Is there a way to force implicit conversion in function template argument deduction?

Question

I have this count_ function template that counts the occurrences of a value in a vector of that its type:

template <typename T>
std::size_t count_(std::vector<T> const& vt, T const& value)
{
    std::cout << "count_(vector<T>, T const&)\n";
    std::size_t n{};
    for(auto const& e : vt)
        if(e == value)
            ++n;
    return n;
}

template <>
std::size_t count_(std::vector<char const*> const& vcp, char const * const& value)
{
    std::cout << "count_(vector<char const*>, char const*const&)\n";

    std::size_t n{};
    for(auto const& e : vcp)
        if( !strcmp(e, value))
            ++n;
    return n;
}



int main()
{

    std::vector<std::string> vs{"function", "C++", "template", "C++", "specialization", "partial", "C++", "full"};
    std::cout << count_(vs, std::string("C++")) << '\n';

    std::vector<double> vd{3.14, 5.2, 7.7, 3.14, 56.87, 3.14, 6.8798, 12.545};
    std::cout << count_(vd, 3.14) << '\n';

    std::cout << count_(std::vector{7, 24, 16, 7, 81, 7, 5, 7, 23, 10, 7, 15, 8}, 7) << '\n';

    std::vector<char const*> vcp{"function", "C++", "template", "C++", "specialization", "partial", "C++", "full"};
    std::cout << count_(vcp, static_cast<char const*>("C++")) << '\n';


    std::cout << "\ndone!\n";
}

• The program works just fine however I always need to explicitly cast or pass the second argument to the type of the element type of the vector that is passed as the first argument.

• I know this occurs due to the limited number or allowed implicit conversion in template Argument Deduction. And if count_ is an ordinary non-template function then it works OK without casting a literal string to a constant pointer to char.

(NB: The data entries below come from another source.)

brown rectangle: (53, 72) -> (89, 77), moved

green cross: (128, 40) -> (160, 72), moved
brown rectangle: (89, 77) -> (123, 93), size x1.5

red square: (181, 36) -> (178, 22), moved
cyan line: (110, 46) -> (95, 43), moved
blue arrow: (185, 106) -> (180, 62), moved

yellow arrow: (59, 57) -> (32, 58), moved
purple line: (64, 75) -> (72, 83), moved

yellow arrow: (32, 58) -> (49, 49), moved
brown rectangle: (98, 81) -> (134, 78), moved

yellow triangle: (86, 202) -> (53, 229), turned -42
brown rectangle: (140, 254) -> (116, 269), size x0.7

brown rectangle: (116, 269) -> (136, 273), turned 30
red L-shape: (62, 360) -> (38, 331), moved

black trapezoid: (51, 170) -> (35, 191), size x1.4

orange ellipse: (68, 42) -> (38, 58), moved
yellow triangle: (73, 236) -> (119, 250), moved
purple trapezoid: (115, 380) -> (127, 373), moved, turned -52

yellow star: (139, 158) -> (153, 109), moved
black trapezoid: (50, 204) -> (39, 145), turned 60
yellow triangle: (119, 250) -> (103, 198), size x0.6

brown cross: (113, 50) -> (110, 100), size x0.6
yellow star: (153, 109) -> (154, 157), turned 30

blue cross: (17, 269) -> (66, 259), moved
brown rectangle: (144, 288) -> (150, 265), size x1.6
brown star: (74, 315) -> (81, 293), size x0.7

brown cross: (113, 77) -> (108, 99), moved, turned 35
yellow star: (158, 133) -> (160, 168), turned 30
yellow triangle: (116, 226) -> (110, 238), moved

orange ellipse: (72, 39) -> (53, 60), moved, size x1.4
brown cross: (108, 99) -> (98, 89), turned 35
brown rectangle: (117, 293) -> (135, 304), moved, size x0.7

So is there a better way to avoid such casts std::string("C++"), static_cast<char const*>("C++")...?

I guess there is something like "meta-programming" if so could you elaborate an example please?

Answer 1

Command the template argument to be deduced from the vector, but not from the value

template<typename T> //                                             v      only required change       v
typename std::vector<T>::size_type count_(std::vector<T> const &vt, typename std::vector<T>::value_type const &value) {
    std::cout << "count_(vector<T> const&, T const&)\n";
    typename std::vector<T>::size_type n = 0;
    for(auto const &e : vt) if(e == value) n++;
    return n;
}

Template parameter deduction basically cannot "see" through type aliases, especially not ones that are members of an as-yet unknown specialization. The second argument to count_ no longer participates in deducing T. Rather, the vector always decides T, and then the second argument is implicitly converted to its type. Your specialization remains a specialization. Actually, it doesn't change.

// just cosmetic changes
template<>
std::vector<char const*>::size_type count_(std::vector<char const*> const &vcp, char const *const &value) {
    std::cout << "count_(vector<char const*> const&, char const *const&)\n";
    std::vector<char const*>::size_type n = 0;
    for(auto const &e : vcp) if(!std::strcmp(e, value)) n++;
    return n;
}

Godbolt

Note: in this case we're "lucky" that std::vector<T>::value_type is a conveniently available alias for T. In general, you can use std::type_identity_t<T> as a template deduction blocker, but that's only available in C++20. (Of course, you can implement it yourself—it's only two lines!)